Доктринальные подходы к сущности принудительных мер медицинского характера в контексте соотношения правовых и медицинских критериев
Автор: Карташов И.И., Саликова В.В.
Журнал: Вестник Хабаровской государственной академии экономики и права @vestnik-ael
Рубрика: Проблемы юриспруденции и правоприменения
Статья в выпуске: 2, 2019 года.
Бесплатный доступ
В статье анализируются теоретические подходы к толкованию принудительных мер медицинского характера, в связи с необходимостью определения их юридической природы в целях формирования соответствующего института уголовного и уголовно-процессуального права. Автор солидаризируется со сторонниками комплексного подхода к сущности принудительных медицинских мер, основанного на сочетании юридического и медицинского критериев. Дополнительно аргументируется обособленная цель применения указанных мер, не укладывающаяся в рамки исключительно уголовно-правового регулирования, что позволяет прийти к выводу о наличии особой формы государственного принуждения, применение которой сопряжено с отсутствием согласия лица на получение специализированной медицинской помощи.
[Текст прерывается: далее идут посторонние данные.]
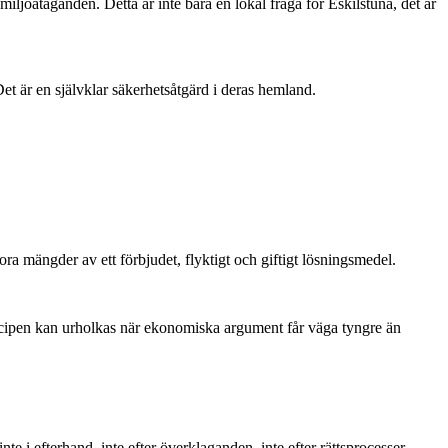
a miljöåtaganden. Detta är inte bara en lokal fråga för Eskilstuna, det är
et är en självklar säkerhetsåtgärd i deras hemland.
tora mängder av ett förbjudet, flyktigt och giftigt lösningsmedel.
rincipen kan urholkas när ekonomiska argument får väga tyngre än
te i efterhand, inte efter överklaganden, inte efter rättsprocesser.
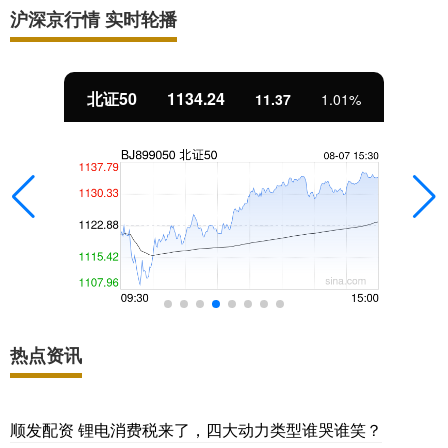
沪深京行情 实时轮播
北证50
1134.24
11.37
1.01%
热点资讯
顺发配资 锂电消费税来了，四大动力类型谁哭谁笑？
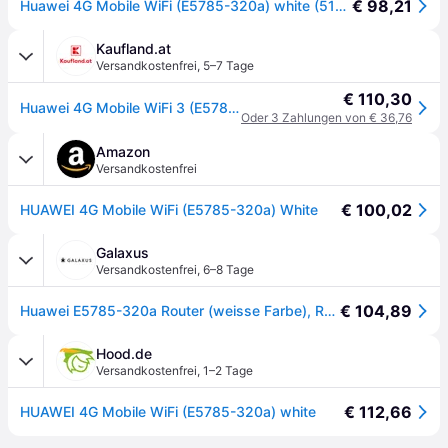
€ 98,21
Huawei 4G Mobile WiFi (E5785-320a) white (51071URY-001)
Kaufland.at
Versandkostenfrei
,
5–7 Tage
€ 110,30
Huawei 4G Mobile WiFi 3 (E5785-320a), Router für Mobilfunknetz, Weiß, Wi-Fi 4 (802.11n), Wi-Fi 5 (802.11ac), 300,867 Mbit/s, Dual-Band (2,4 GHz/5 GHz), 3G, 4G
Oder 3 Zahlungen von € 36,76
Amazon
Versandkostenfrei
€ 100,02
HUAWEI 4G Mobile WiFi (E5785-320a) White
Galaxus
Versandkostenfrei
,
6–8 Tage
€ 104,89
Huawei E5785-320a Router (weisse Farbe), Router, Weiss
Hood.de
Versandkostenfrei
,
1–2 Tage
€ 112,66
HUAWEI 4G Mobile WiFi (E5785-320a) white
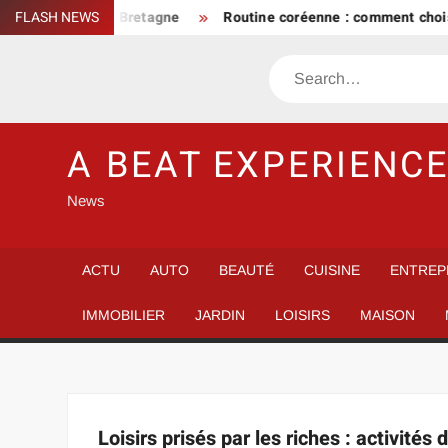
Skip
er inoubliable en Bretagne
FLASH NEWS
Routine coréenne : comment choisir
to
content
Search
A BEAT EXPERIENC
News
ACTU
AUTO
BEAUTÉ
CUISINE
ENTREP
IMMOBILIER
JARDIN
LOISIRS
MAISON
Loisirs prisés par les riches : activité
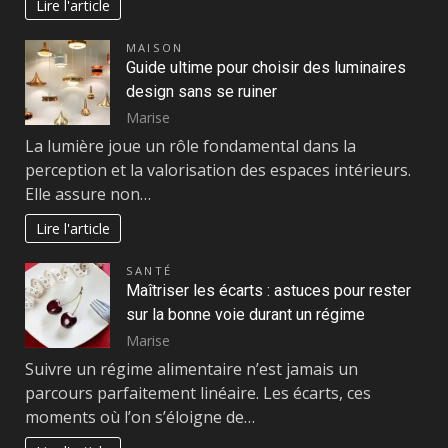
Lire l'article
MAISON
Guide ultime pour choisir des luminaires
design sans se ruiner
Marise
La lumière joue un rôle fondamental dans la
perception et la valorisation des espaces intérieurs.
Elle assure non…
Lire l'article
SANTÉ
Maîtriser les écarts : astuces pour rester
sur la bonne voie durant un régime
Marise
Suivre un régime alimentaire n’est jamais un
parcours parfaitement linéaire. Les écarts, ces
moments où l’on s’éloigne de…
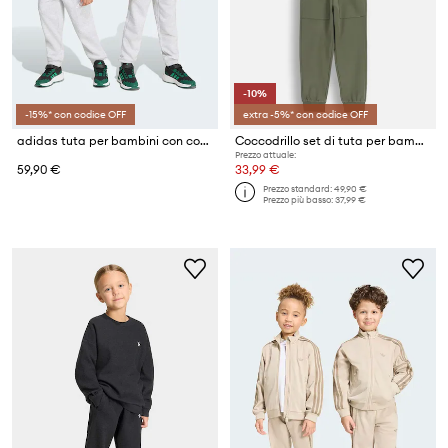
-10%
-15%* con codice OFF
extra -5%* con codice OFF
adidas tuta per bambini con cotone MINECRAFT
Coccodrillo set di tuta per bambini in cotone
Prezzo attuale:
59,90 €
33,99 €
Prezzo standard:
49,90 €
Prezzo più basso:
37,99 €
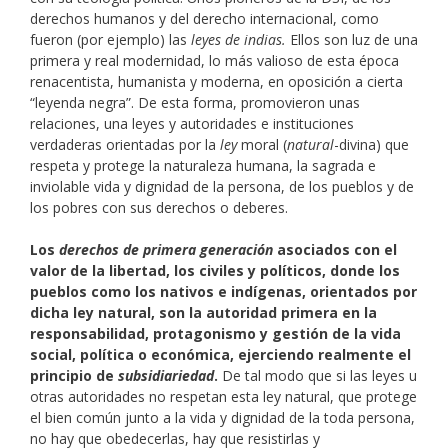
derechos humanos y del derecho internacional, como
fueron (por ejemplo) las
leyes de indias.
Ellos son luz de una
primera y real modernidad, lo más valioso de esta época
renacentista, humanista y moderna, en oposición a cierta
“leyenda negra”. De esta forma, promovieron unas
relaciones, una leyes y autoridades e instituciones
verdaderas orientadas por la
ley
moral (
natural
-divina) que
respeta y protege la naturaleza humana, la sagrada e
inviolable vida y dignidad de la persona, de los pueblos y de
los pobres con sus derechos o deberes.
Los
derechos de primera generación
asociados con el
valor de la libertad, los civiles y políticos, donde los
pueblos como los nativos e indígenas, orientados por
dicha ley natural, son la autoridad primera en la
responsabilidad, protagonismo y gestión de la vida
social, política o económica, ejerciendo realmente el
principio de
subsidiariedad
.
De tal modo que si las leyes u
otras autoridades no respetan esta ley natural, que protege
el bien común junto a la vida y dignidad de la toda persona,
no hay que obedecerlas, hay que resistirlas y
Принудительные меры медицинского характера, меры безопасности, цели принудительного лечения, исполнение принудительных медицинских мер
Короткий адрес: https://sciup.org/143168847
IDR: 143168847
Текст научной статьи Доктринальные подходы к сущности принудительных мер медицинского характера в контексте соотношения правовых и медицинских критериев
Уяснение сущности и правовой природы категории «принудительные меры медицинского характера», на наш взгляд, имеет не только теоретическое, но и прикладное значение, поскольку она традиционно отождествляется с усложнением уголовно-процессуальной формы производства по уголовному делу, что требует от компетентного должностного лица принятия дополнительных мер, гарантирующих права и законные интересы лица, в отношении которого ведется соответствующее производство. В этой связи актуальным представляется высказывание В.М. Савицкого, относящееся еще к советскому периоду развития уголовно- процессуальной науки, о том, что отсутствие упорядоченной терминологии, расплывчатость легальных формулировок того или иного понятия снижают «информативные возможности закона, отрицательно сказываются на правоприменительной практике и порождают нескончаемые и бесплодные споры в теории» [1, с. 23]. Сказанное в полной мере применимо к понятию «принудительные медицинские меры», находящемуся на стыке правовой и медицинской наук. Именно этот фактор, по мнению И.Н. Введенского, обостряет необходимость четкого легального определения пределов принудительного лечения, назначаемого, в отличие от обычной практики, «не врачом, а юристом, являясь при этом практическим мероприятием, осуществляемым в определенных жизненных ситуациях и имеющим совершенно конкретное клиническое содержание» [2, с. 5].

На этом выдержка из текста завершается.